Interview Highlights: Alfredo Corchado…
..On the situation in Honduras:
“San Pedro Sula is a place where you drive and you see streets of abandoned homes. Many of these people had been warned, ‘you have two hours to leave, you have an hour to leave, you need to leave by tomorrow.’ Some of these houses were known as ‘casas locas’, crazy homes because these gangs would take over them and they would torture people.”
…On why kids are ending up at the Texas side of the U.S. border:
“Historically, Texas is the easiest way to get to the United States. It’s the more direct route to America, especially for the children. They’re not looking to sneak into the United States. They’re looking for the nearest place where they can turn themselves in.
…[The kids] seemed very perplexed. ‘Why are people talking about military? Why are people talking about drones when we’re not sneaking in, we’re turning ourselves in to U.S. authorities.’
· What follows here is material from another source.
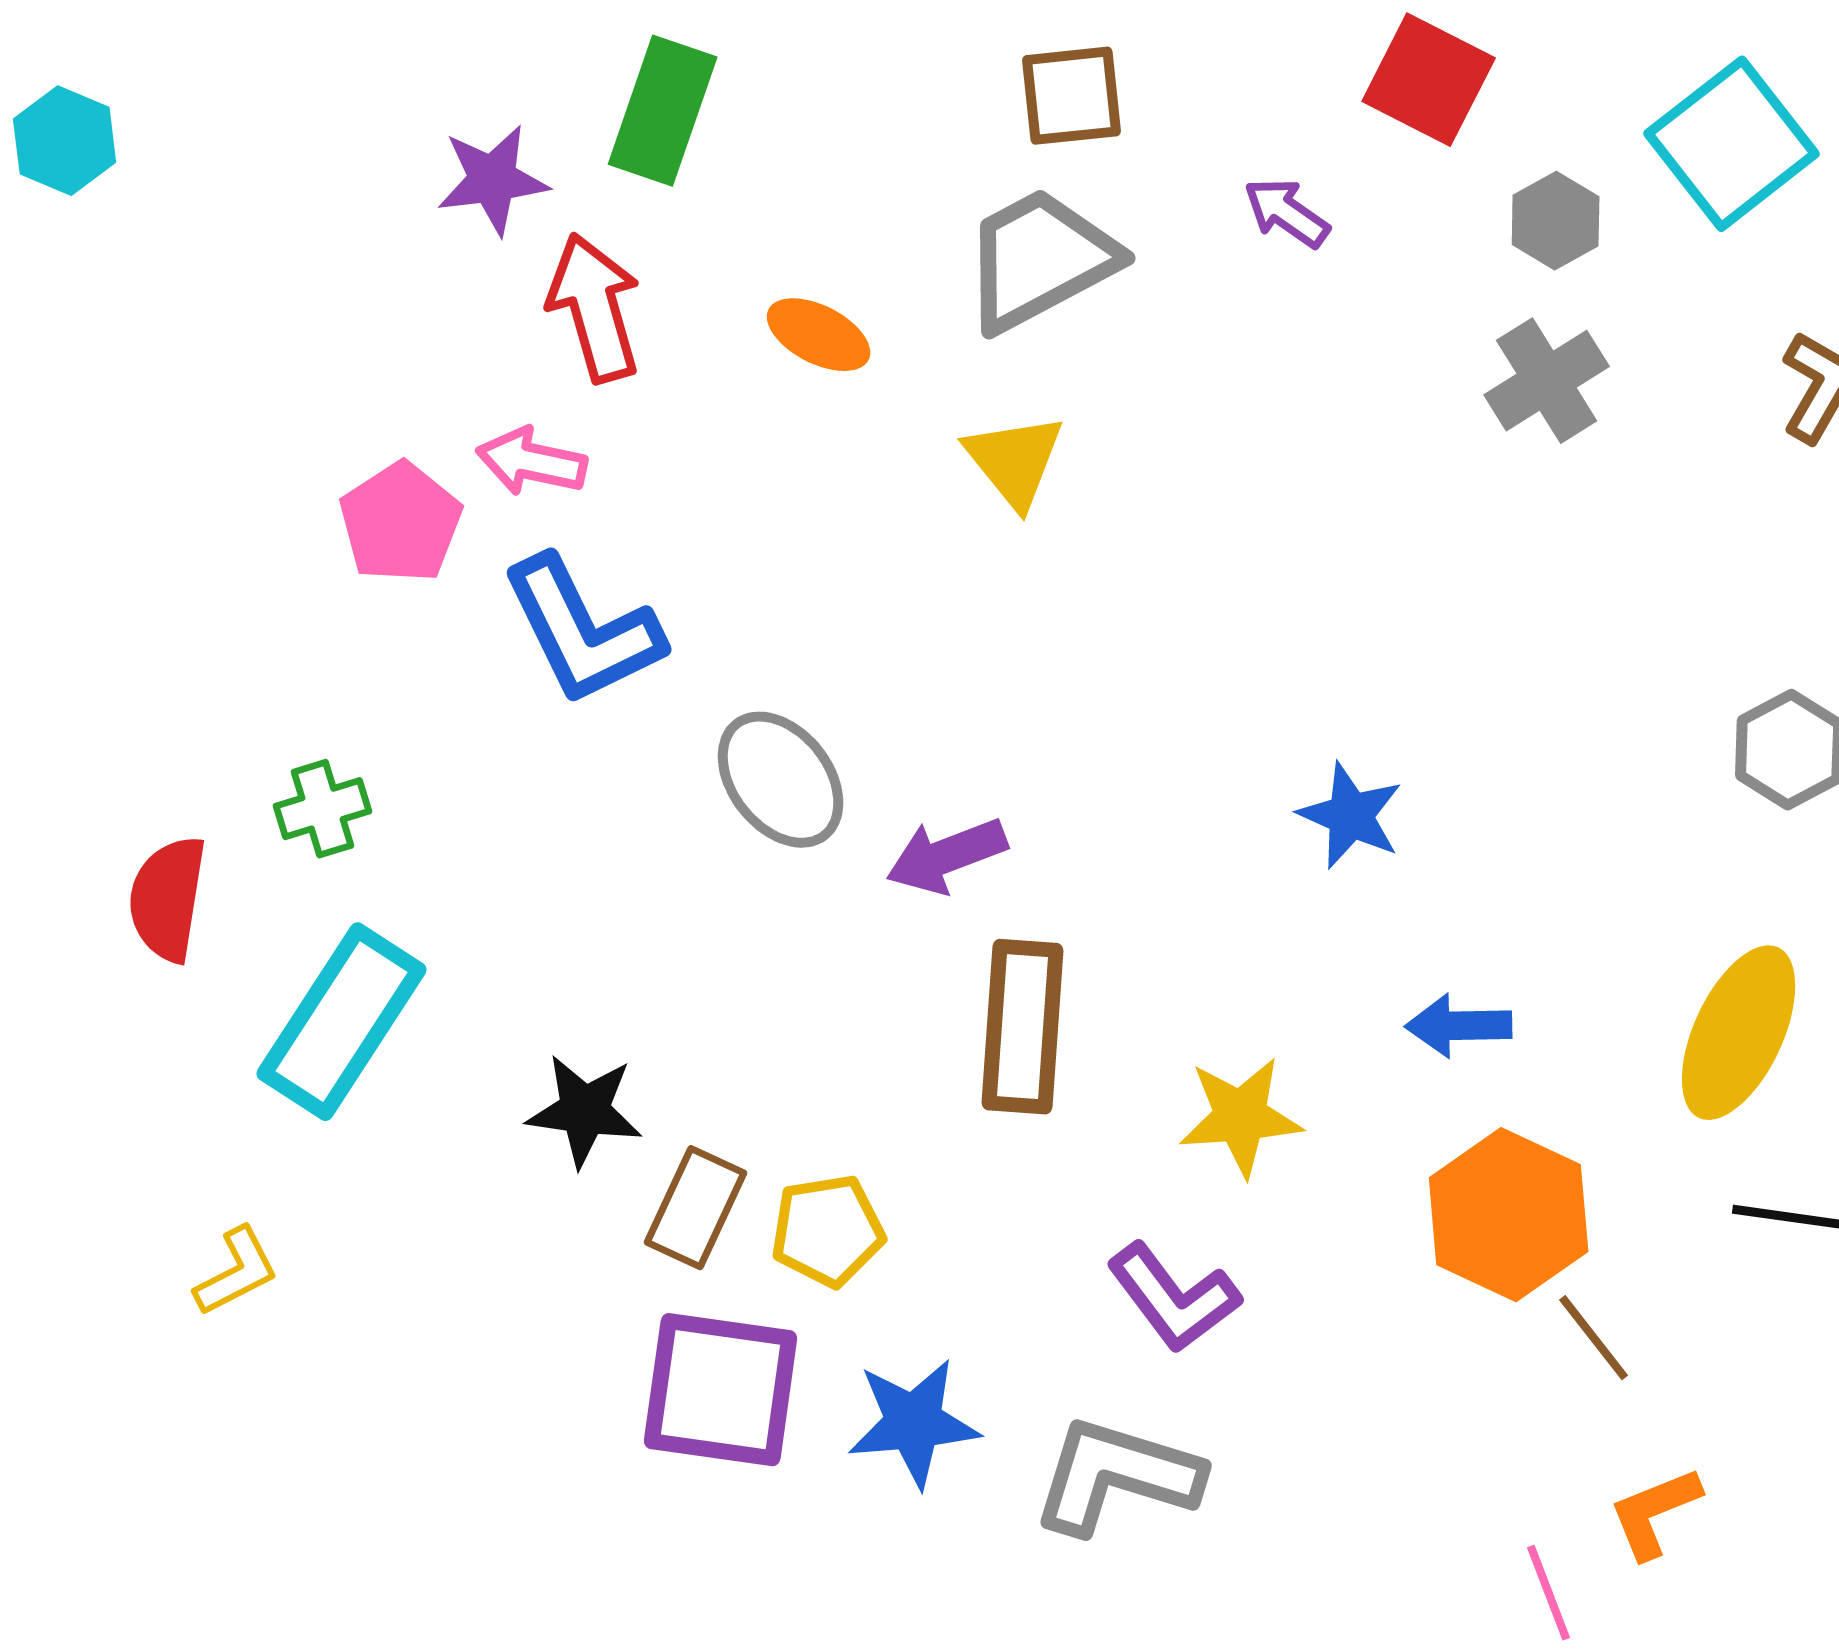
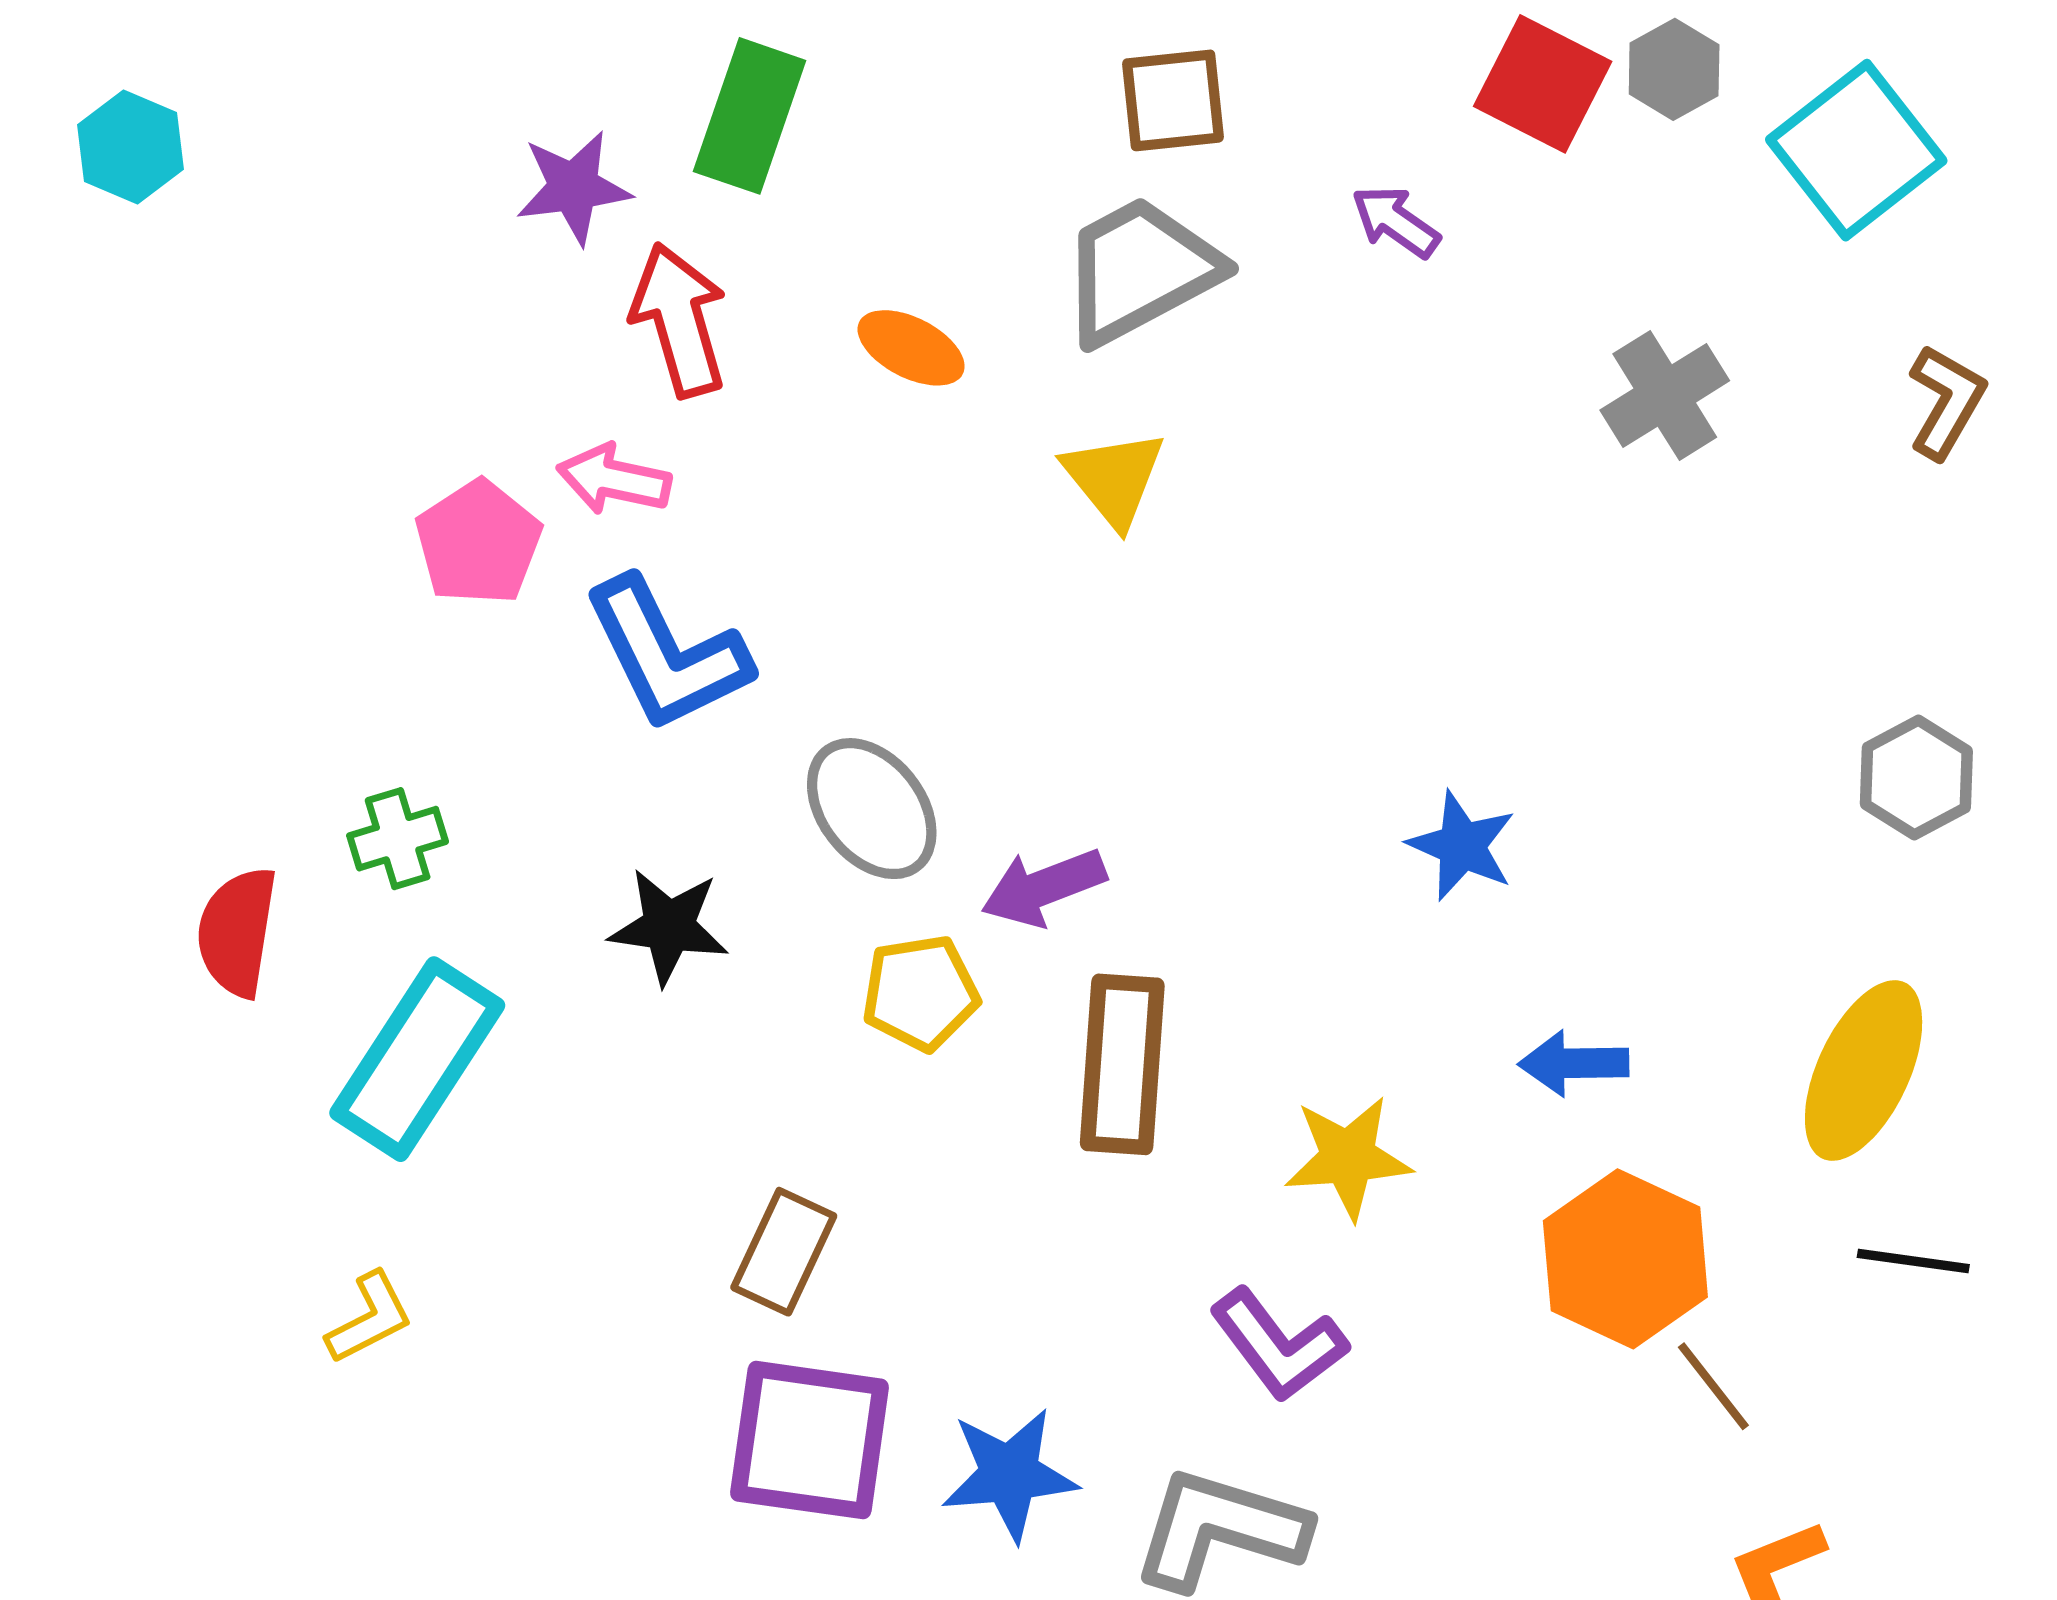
gray hexagon: (1556, 221) -> (1674, 69), moved
black star: (585, 1111) -> (669, 927), moved
yellow pentagon: (828, 1231) -> (920, 993), moved
yellow L-shape: (237, 1272) -> (370, 1318), moved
…On one Honduran father who has been trying to reunite with his U.S.-born children:
“Marco Matute had left Dallas about four years ago because his father had passed away and he wanted his kids to at least spend some time with his mother, wanted them to get to know her and feel like they had a grandmother. So he takes the kids, they spend a year in Honduras. His thought is, ‘[the kids are] U.S. citizens, no problem getting them back. I’ll just find a way to sneak back to the United States.’ He’s been trying to do this for the last three years.”